*** Material for this exercise Section Begins ***
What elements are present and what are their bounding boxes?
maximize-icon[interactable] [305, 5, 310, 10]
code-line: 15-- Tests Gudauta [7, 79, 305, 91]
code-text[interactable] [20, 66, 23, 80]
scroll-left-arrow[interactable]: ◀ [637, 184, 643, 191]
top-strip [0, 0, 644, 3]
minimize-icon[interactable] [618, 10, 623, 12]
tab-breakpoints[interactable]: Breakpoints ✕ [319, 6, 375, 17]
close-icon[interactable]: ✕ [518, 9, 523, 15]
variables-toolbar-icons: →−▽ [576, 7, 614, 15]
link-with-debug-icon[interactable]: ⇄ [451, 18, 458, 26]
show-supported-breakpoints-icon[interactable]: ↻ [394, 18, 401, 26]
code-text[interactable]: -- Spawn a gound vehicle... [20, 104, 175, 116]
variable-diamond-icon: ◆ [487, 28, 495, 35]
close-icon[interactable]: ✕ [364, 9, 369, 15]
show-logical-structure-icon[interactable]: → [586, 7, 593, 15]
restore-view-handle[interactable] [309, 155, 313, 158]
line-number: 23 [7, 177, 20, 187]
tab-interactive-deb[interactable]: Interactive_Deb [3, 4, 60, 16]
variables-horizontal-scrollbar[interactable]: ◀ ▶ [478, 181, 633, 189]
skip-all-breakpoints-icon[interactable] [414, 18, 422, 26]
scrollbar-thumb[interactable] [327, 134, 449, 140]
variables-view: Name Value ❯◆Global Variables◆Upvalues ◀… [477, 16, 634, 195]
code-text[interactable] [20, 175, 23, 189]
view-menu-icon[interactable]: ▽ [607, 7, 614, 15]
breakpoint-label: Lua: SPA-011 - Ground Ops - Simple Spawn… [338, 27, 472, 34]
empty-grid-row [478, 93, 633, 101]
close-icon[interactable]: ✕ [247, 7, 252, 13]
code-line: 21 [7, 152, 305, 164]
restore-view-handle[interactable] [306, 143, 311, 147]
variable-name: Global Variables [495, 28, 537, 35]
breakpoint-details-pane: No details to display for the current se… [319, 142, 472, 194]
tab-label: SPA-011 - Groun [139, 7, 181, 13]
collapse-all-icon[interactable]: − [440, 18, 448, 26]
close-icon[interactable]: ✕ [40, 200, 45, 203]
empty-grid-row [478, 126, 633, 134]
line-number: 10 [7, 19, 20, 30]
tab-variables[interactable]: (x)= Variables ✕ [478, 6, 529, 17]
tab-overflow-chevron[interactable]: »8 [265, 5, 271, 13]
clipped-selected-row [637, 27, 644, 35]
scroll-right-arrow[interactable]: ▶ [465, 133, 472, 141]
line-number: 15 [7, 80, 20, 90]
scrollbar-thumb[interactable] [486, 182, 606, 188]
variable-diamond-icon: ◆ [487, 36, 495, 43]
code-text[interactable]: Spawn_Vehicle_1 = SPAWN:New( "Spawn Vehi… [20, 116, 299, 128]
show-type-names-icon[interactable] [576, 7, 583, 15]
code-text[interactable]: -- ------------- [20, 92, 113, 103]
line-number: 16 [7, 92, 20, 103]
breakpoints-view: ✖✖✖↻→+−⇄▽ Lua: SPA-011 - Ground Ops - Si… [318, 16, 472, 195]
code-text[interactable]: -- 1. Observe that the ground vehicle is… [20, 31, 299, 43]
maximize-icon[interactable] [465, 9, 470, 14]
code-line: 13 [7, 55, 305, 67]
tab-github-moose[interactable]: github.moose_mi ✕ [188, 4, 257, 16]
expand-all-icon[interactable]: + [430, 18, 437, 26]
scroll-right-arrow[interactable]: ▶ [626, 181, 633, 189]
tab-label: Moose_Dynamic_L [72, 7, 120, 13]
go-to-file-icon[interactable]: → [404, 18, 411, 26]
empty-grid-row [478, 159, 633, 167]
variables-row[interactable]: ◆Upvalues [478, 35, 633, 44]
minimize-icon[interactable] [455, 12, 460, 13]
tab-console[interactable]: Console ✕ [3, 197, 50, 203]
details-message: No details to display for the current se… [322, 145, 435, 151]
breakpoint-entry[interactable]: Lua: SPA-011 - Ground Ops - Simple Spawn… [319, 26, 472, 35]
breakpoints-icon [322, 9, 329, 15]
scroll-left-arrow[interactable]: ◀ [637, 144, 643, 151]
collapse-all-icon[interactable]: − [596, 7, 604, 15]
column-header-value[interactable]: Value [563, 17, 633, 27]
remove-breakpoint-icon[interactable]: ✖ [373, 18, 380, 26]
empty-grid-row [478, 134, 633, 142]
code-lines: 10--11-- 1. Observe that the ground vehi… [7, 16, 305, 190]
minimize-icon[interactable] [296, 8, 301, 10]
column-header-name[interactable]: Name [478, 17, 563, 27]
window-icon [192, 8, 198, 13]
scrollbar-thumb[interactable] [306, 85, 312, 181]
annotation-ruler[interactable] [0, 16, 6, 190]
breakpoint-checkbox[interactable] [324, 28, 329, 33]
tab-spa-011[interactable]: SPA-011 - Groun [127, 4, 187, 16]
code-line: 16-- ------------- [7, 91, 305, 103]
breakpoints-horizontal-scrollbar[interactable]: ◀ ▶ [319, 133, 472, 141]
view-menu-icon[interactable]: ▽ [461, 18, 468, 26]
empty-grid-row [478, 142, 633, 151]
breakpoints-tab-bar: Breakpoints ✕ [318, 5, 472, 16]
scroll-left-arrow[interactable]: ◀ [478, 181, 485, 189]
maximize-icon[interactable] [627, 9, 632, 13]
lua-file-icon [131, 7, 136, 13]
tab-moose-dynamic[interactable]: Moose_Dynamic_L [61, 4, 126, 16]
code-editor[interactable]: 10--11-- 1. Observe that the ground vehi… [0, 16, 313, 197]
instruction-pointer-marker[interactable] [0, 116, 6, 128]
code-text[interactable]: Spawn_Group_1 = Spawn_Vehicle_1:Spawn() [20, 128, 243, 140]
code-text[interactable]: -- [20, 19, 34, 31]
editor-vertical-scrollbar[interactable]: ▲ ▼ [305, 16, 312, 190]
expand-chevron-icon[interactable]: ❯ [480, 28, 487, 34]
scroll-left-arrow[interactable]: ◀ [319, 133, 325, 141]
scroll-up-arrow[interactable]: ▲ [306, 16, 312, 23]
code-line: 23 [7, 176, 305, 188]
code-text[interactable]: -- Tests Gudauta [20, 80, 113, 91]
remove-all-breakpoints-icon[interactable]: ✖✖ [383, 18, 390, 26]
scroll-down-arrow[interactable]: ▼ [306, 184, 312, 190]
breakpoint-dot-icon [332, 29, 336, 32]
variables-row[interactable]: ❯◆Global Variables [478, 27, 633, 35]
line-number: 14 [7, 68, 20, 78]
*** Material for this exercise Section Ends ***
Goal of the exercise: Count how many lines above hold the word "right", then reply with that number alone.

Solution: 2